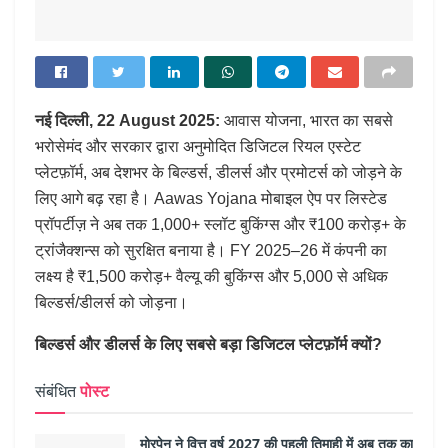
नई
दिल्ली, 22 August 2025:
आवास योजना, भारत का सबसे
भरोसेमंद और सरकार द्वारा अनुमोदित डिजिटल रियल एस्टेट
प्लेटफ़ॉर्म, अब देशभर के बिल्डर्स, डीलर्स और प्रमोटर्स को जोड़ने के
लिए आगे बढ़ रहा है। Aawas Yojana मोबाइल ऐप पर लिस्टेड
प्रॉपर्टीज़ ने अब तक 1,000+ स्लॉट बुकिंग्स और ₹100 करोड़+ के
ट्रांजैक्शन्स को सुरक्षित बनाया है। FY 2025–26 में कंपनी का
लक्ष्य है ₹1,500 करोड़+ वैल्यू की बुकिंग्स और 5,000 से अधिक
बिल्डर्स/डीलर्स को जोड़ना।
बिल्डर्स
और
डीलर्स
के
लिए
सबसे
बड़ा
डिजिटल
प्लेटफ़ॉर्म
क्यों?
संबंधित
पोस्ट
मोरपेन ने वित्त वर्ष 2027 की पहली तिमाही में अब तक का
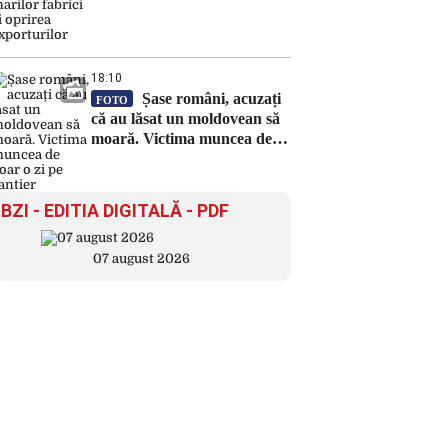
18:10
Șase români, acuzați
FOTO
că au lăsat un moldovean să
moară. Victima muncea de
doar o zi pe șantier
BZI - EDITIA DIGITALĂ - PDF
07 august 2026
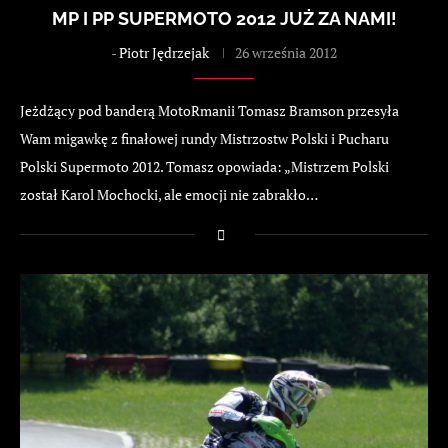
MP I PP SUPERMOTO 2012 JUŻ ZA NAMI!
-
Piotr Jędrzejak
26 września 2012
Jeżdżący pod banderą MotoRmanii Tomasz Bramson przesyła
Wam migawkę z finałowej rundy Mistrzostw Polski i Pucharu
Polski Supermoto 2012. Tomasz opowiada: „Mistrzem Polski
został Karol Mochocki, ale emocji nie zabrakło…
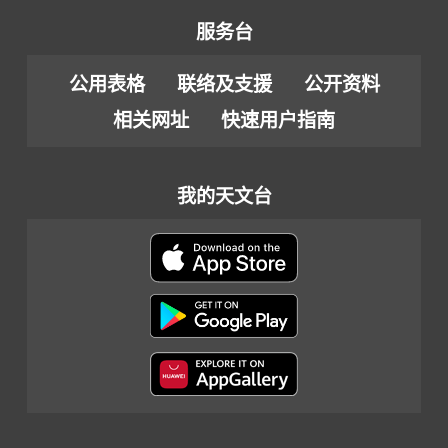
服务台
公用表格
联络及支援
公开资料
相关网址
快速用户指南
我的天文台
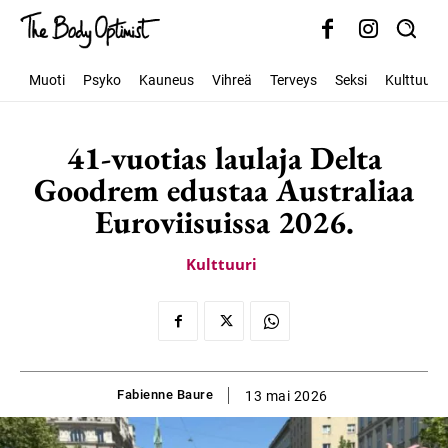
Muoti
Psyko
Kauneus
Vihreä
Terveys
Seksi
Kulttuuri
41-vuotias laulaja Delta
Goodrem edustaa Australiaa
Euroviisuissa 2026.
Kulttuuri
Fabienne Baure
13 mai 2026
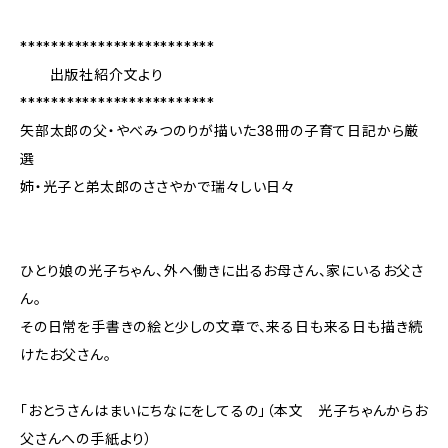
*************************
出版社紹介文より
*************************
矢部太郎の父・やべみつのりが描いた38冊の子育て日記から厳
選
姉・光子と弟太郎のささやかで瑞々しい日々
ひとり娘の光子ちゃん、外へ働きに出るお母さん、家にいるお父さ
ん。
その日常を手書きの絵と少しの文章で、来る日も来る日も描き続
けたお父さん。
「おとうさんはまいにちなにをしてるの」（本文 光子ちゃんからお
父さんへの手紙より）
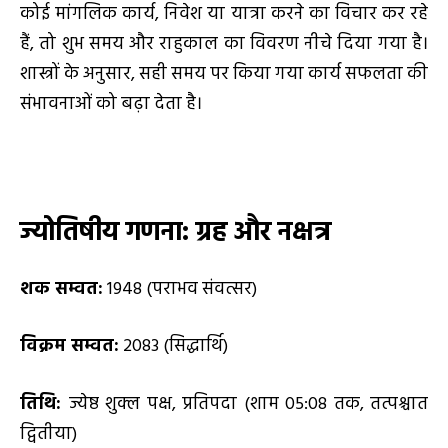
कोई मांगलिक कार्य, निवेश या यात्रा करने का विचार कर रहे
हैं, तो शुभ समय और राहुकाल का विवरण नीचे दिया गया है।
शास्त्रों के अनुसार, सही समय पर किया गया कार्य सफलता की
संभावनाओं को बढ़ा देता है।
ज्योतिषीय गणना: ग्रह और नक्षत्र
शक सम्वत:
1948 (पराभव संवत्सर)
विक्रम सम्वत:
2083 (सिद्धार्थि)
तिथि:
ज्येष्ठ शुक्ल पक्ष, प्रतिपदा (शाम 05:08 तक, तत्पश्चात
द्वितीया)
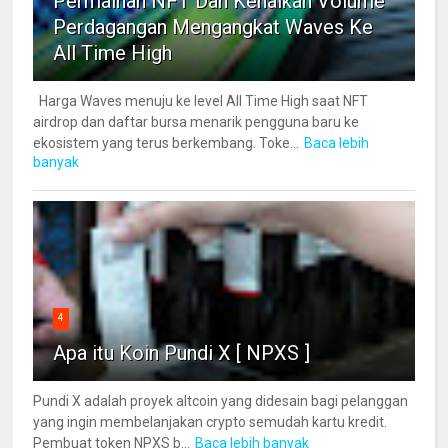
Permainan NFT Dan Kenaikan Volume
Perdagangan Mengangkat Waves Ke
All Time High
Harga Waves menuju ke level All Time High saat NFT
airdrop dan daftar bursa menarik pengguna baru ke
ekosistem yang terus berkembang. Toke...
Baca lebih
banyak
4
Apa itu Koin Pundi X [ NPXS ]
Pundi X adalah proyek altcoin yang didesain bagi pelanggan
yang ingin membelanjakan crypto semudah kartu kredit.
Pembuat token NPXS b...
Baca lebih banyak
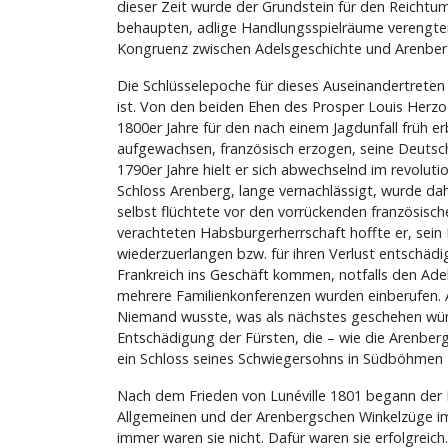
dieser Zeit wurde der Grundstein für den Reichtu
behaupten, adlige Handlungsspielräume verengten, 
Kongruenz zwischen Adelsgeschichte und Arenber
Die Schlüsselepoche für dieses Auseinandertreten
ist. Von den beiden Ehen des Prosper Louis Herzo
1800er Jahre für den nach einem Jagdunfall früh e
aufgewachsen, französisch erzogen, seine Deutsch
1790er Jahre hielt er sich abwechselnd im revoluti
Schloss Arenberg, lange vernachlässigt, wurde d
selbst flüchtete vor den vorrückenden französisc
verachteten Habsburgerherrschaft hoffte er, sein 
wiederzuerlangen bzw. für ihren Verlust entschädi
Frankreich ins Geschäft kommen, notfalls den Adel
mehrere Familienkonferenzen wurden einberufen. A
Niemand wusste, was als nächstes geschehen würd
Entschädigung der Fürsten, die – wie die Arenbergs
ein Schloss seines Schwiegersohns in Südböhmen zu
Nach dem Frieden von Lunéville 1801 begann der
Allgemeinen und der Arenbergschen Winkelzüge im
immer waren sie nicht. Dafür waren sie erfolgrei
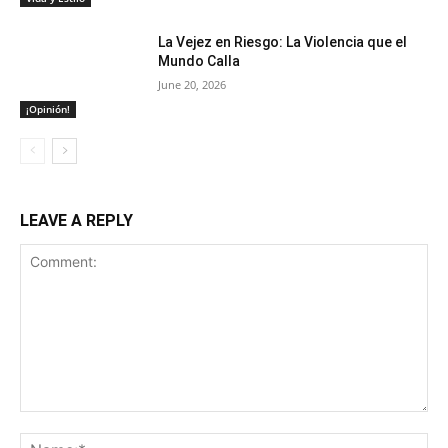
La Vejez en Riesgo: La Violencia que el
Mundo Calla
June 20, 2026
¡Opinión!
LEAVE A REPLY
Comment:
Na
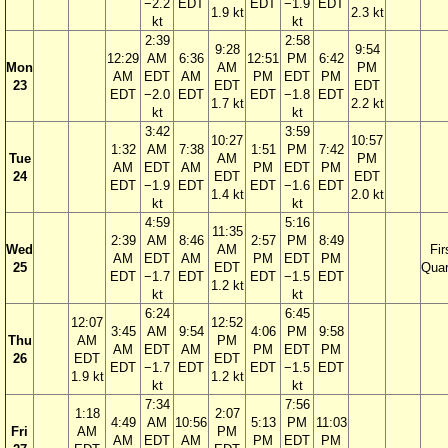
−2.2
EDT
EDT
−1.9
EDT
1.9 kt
2.3 kt
kt
kt
2:39
2:58
9:28
9:54
12:29
AM
6:36
12:51
PM
6:42
Mon
AM
PM
AM
EDT
AM
PM
EDT
PM
23
EDT
EDT
EDT
−2.0
EDT
EDT
−1.8
EDT
1.7 kt
2.2 kt
kt
kt
3:42
3:59
10:27
10:57
1:32
AM
7:38
1:51
PM
7:42
Tue
AM
PM
AM
EDT
AM
PM
EDT
PM
24
EDT
EDT
EDT
−1.9
EDT
EDT
−1.6
EDT
1.4 kt
2.0 kt
kt
kt
4:59
5:16
11:35
2:39
AM
8:46
2:57
PM
8:49
Wed
AM
Fir
AM
EDT
AM
PM
EDT
PM
25
EDT
Quar
EDT
−1.7
EDT
EDT
−1.5
EDT
1.2 kt
kt
kt
6:24
6:45
12:07
12:52
3:45
AM
9:54
4:06
PM
9:58
Thu
AM
PM
AM
EDT
AM
PM
EDT
PM
26
EDT
EDT
EDT
−1.7
EDT
EDT
−1.5
EDT
1.9 kt
1.2 kt
kt
kt
7:34
7:56
1:18
2:07
4:49
AM
10:56
5:13
PM
11:03
Fri
AM
PM
AM
EDT
AM
PM
EDT
PM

------

▸ **Work order**: Your task is to retype the listing exactly, without its pictures.

▸ **Solution below**:
नई
दिल्ली, 22 August 2025:
आवास योजना, भारत का सबसे
भरोसेमंद और सरकार द्वारा अनुमोदित डिजिटल रियल एस्टेट
प्लेटफ़ॉर्म, अब देशभर के बिल्डर्स, डीलर्स और प्रमोटर्स को जोड़ने के
लिए आगे बढ़ रहा है। Aawas Yojana मोबाइल ऐप पर लिस्टेड
प्रॉपर्टीज़ ने अब तक 1,000+ स्लॉट बुकिंग्स और ₹100 करोड़+ के
ट्रांजैक्शन्स को सुरक्षित बनाया है। FY 2025–26 में कंपनी का
लक्ष्य है ₹1,500 करोड़+ वैल्यू की बुकिंग्स और 5,000 से अधिक
बिल्डर्स/डीलर्स को जोड़ना।
बिल्डर्स
और
डीलर्स
के
लिए
सबसे
बड़ा
डिजिटल
प्लेटफ़ॉर्म
क्यों?
संबंधित
पोस्ट
मोरपेन ने वित्त वर्ष 2027 की पहली तिमाही में अब तक का
18:10
Șase români, acuzați
FOTO
că au lăsat un moldovean să
moară. Victima muncea de
doar o zi pe șantier
BZI - EDITIA DIGITALĂ - PDF
07 august 2026
MP I PP SUPERMOTO 2012 JUŻ ZA NAMI!
-
Piotr Jędrzejak
26 września 2012
Jeżdżący pod banderą MotoRmanii Tomasz Bramson przesyła
Wam migawkę z finałowej rundy Mistrzostw Polski i Pucharu
Polski Supermoto 2012. Tomasz opowiada: „Mistrzem Polski
został Karol Mochocki, ale emocji nie zabrakło…
服务台
公用表格
联络及支援
公开资料
相关网址
快速用户指南
我的天文台
Muoti
Psyko
Kauneus
Vihreä
Terveys
Seksi
Kulttuuri
41-vuotias laulaja Delta
Goodrem edustaa Australiaa
Euroviisuissa 2026.
Kulttuuri
Fabienne Baure
13 mai 2026
*************************
出版社紹介文より
*************************
矢部太郎の父・やべみつのりが描いた38冊の子育て日記から厳
選
姉・光子と弟太郎のささやかで瑞々しい日々
ひとり娘の光子ちゃん、外へ働きに出るお母さん、家にいるお父さ
ん。
その日常を手書きの絵と少しの文章で、来る日も来る日も描き続
けたお父さん。
「おとうさんはまいにちなにをしてるの」（本文 光子ちゃんからお
父さんへの手紙より）
कोई मांगलिक कार्य, निवेश या यात्रा करने का विचार कर रहे
हैं, तो शुभ समय और राहुकाल का विवरण नीचे दिया गया है।
शास्त्रों के अनुसार, सही समय पर किया गया कार्य सफलता की
संभावनाओं को बढ़ा देता है।
ज्योतिषीय गणना: ग्रह और नक्षत्र
शक सम्वत:
1948 (पराभव संवत्सर)
विक्रम सम्वत:
2083 (सिद्धार्थि)
तिथि:
ज्येष्ठ शुक्ल पक्ष, प्रतिपदा (शाम 05:08 तक, तत्पश्चात
द्वितीया)
Permainan NFT Dan Kenaikan Volume
Perdagangan Mengangkat Waves Ke
All Time High
Harga Waves menuju ke level All Time High saat NFT
airdrop dan daftar bursa menarik pengguna baru ke
ekosistem yang terus berkembang. Toke...
Baca lebih
banyak
4
Apa itu Koin Pundi X [ NPXS ]
Pundi X adalah proyek altcoin yang didesain bagi pelanggan
yang ingin membelanjakan crypto semudah kartu kredit.
Pembuat token NPXS b...
Baca lebih banyak
dieser Zeit wurde der Grundstein für den Reichtu
behaupten, adlige Handlungsspielräume verengten, 
Kongruenz zwischen Adelsgeschichte und Arenber
Die Schlüsselepoche für dieses Auseinandertreten
ist. Von den beiden Ehen des Prosper Louis Herzo
1800er Jahre für den nach einem Jagdunfall früh e
aufgewachsen, französisch erzogen, seine Deutsch
1790er Jahre hielt er sich abwechselnd im revoluti
Schloss Arenberg, lange vernachlässigt, wurde d
selbst flüchtete vor den vorrückenden französisc
verachteten Habsburgerherrschaft hoffte er, sein 
wiederzuerlangen bzw. für ihren Verlust entschädi
Frankreich ins Geschäft kommen, notfalls den Adel
mehrere Familienkonferenzen wurden einberufen. A
Niemand wusste, was als nächstes geschehen würd
Entschädigung der Fürsten, die – wie die Arenbergs
ein Schloss seines Schwiegersohns in Südböhmen zu
Nach dem Frieden von Lunéville 1801 begann der
Allgemeinen und der Arenbergschen Winkelzüge im
immer waren sie nicht. Dafür waren sie erfolgrei
La Vejez en Riesgo: La Violencia que el
Mundo Calla
June 20, 2026
¡Opinión!
LEAVE A REPLY
Comment:
Na
−2.2
EDT
EDT
−1.9
EDT
1.9 kt
2.3 kt
kt
kt
2:39
2:58
9:28
9:54
12:29
AM
6:36
12:51
PM
6:42
Mon
AM
PM
AM
EDT
AM
PM
EDT
PM
23
EDT
EDT
EDT
−2.0
EDT
EDT
−1.8
EDT
1.7 kt
2.2 kt
kt
kt
3:42
3:59
10:27
10:57
1:32
AM
7:38
1:51
PM
7:42
Tue
AM
PM
AM
EDT
AM
PM
EDT
PM
24
EDT
EDT
EDT
−1.9
EDT
EDT
−1.6
EDT
1.4 kt
2.0 kt
kt
kt
4:59
5:16
11:35
2:39
AM
8:46
2:57
PM
8:49
Wed
AM
Fir
AM
EDT
AM
PM
EDT
PM
25
EDT
Quar
EDT
−1.7
EDT
EDT
−1.5
EDT
1.2 kt
kt
kt
6:24
6:45
12:07
12:52
3:45
AM
9:54
4:06
PM
9:58
Thu
AM
PM
AM
EDT
AM
PM
EDT
PM
26
EDT
EDT
EDT
−1.7
EDT
EDT
−1.5
EDT
1.9 kt
1.2 kt
kt
kt
7:34
7:56
1:18
2:07
4:49
AM
10:56
5:13
PM
11:03
Fri
AM
PM
AM
EDT
AM
PM
EDT
PM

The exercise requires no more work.